La Wallonie et Bruxelles voient dans le Green deal européen un «acte fort»

La Wallonie et Bruxelles voient dans le Green deal européen un «acte fort»

La présidente de la Comission européenne, Ursula von der Leyen. AFP

Le Green deal européen, présenté par la Commission européenne, est un engagement fort qui porte sur la transition écologique, énergétique et environnementale au cœur duquel la Wallonie entend s’inscrire, a réagi jeudi le ministre wallon du Climat, Philippe Henry.

«Ce plan d’actions nécessite pour être concrétisé des moyens considérables, mais aussi de l’adhésion de toutes les parties prenantes. À cet égard, la Wallonie est pionnière avec son ambition de -55% d’émissions de gaz à effet de serre d’ici 2030», selon le ministre wallon.

Ce «Pacte vert» devra mobiliser des milliards d’euros d’investissements à l’échelle européenne, «prendre en compte la réalité des plus démunis et permettre de lutter efficacement contre la précarité énergétique», souligne-t-on encore.

Saluant lui aussi un «acte fort», le ministre bruxellois de la Transition climatique, Alain Maron estime que les villes «doivent être, plus que jamais, des partenaires de première ligne pour faire» des déclarations d’intention de la Commission «une réalité».

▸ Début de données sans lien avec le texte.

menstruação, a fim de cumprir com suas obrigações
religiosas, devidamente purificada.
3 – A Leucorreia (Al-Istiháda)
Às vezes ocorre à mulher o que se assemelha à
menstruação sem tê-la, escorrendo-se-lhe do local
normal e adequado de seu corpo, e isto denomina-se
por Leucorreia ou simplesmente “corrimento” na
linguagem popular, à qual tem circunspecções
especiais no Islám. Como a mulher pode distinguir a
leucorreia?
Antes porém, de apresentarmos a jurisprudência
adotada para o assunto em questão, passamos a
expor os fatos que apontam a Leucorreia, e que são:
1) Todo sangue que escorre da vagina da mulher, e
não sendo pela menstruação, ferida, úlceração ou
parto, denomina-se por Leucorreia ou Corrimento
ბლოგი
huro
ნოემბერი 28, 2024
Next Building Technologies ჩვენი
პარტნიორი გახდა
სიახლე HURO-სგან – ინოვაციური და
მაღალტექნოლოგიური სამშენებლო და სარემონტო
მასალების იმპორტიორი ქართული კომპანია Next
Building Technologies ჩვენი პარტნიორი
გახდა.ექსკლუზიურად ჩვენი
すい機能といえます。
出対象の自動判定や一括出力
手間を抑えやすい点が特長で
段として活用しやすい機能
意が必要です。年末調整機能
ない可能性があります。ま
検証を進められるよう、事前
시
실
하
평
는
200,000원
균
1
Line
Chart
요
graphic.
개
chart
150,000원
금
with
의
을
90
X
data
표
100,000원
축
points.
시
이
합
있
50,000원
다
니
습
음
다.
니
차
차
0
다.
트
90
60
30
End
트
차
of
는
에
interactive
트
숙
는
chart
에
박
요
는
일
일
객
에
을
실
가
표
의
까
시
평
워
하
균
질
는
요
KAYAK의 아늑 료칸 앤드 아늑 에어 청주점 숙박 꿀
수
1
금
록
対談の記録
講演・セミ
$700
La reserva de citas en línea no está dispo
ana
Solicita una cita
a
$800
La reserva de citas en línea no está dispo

La Wallonie et la Région de Bruxelles-Capitale ont rallié la «Climate ambition alliance» lancée par la présidence chilienne de la COP25 et fédérant des acteurs étatiques, des Régions, villes et entreprises se voulant à la pointe de l’ambition climatique. La Wallonie et Bruxelles adhèrent plus particulièrement à son volet prônant la neutralité carbone à l’horizon 2050.

En 2020, la Wallonie contribuera par ailleurs au financement climatique international à hauteur de huit millions d’euros. De ce montant, 3,8 millions iront au Fonds pour l’adaptation, 2,7 millions au fonds en faveur des pays les moins développés et un million d’euros à l’agence internationale pour les énergies renouvelables (Irena).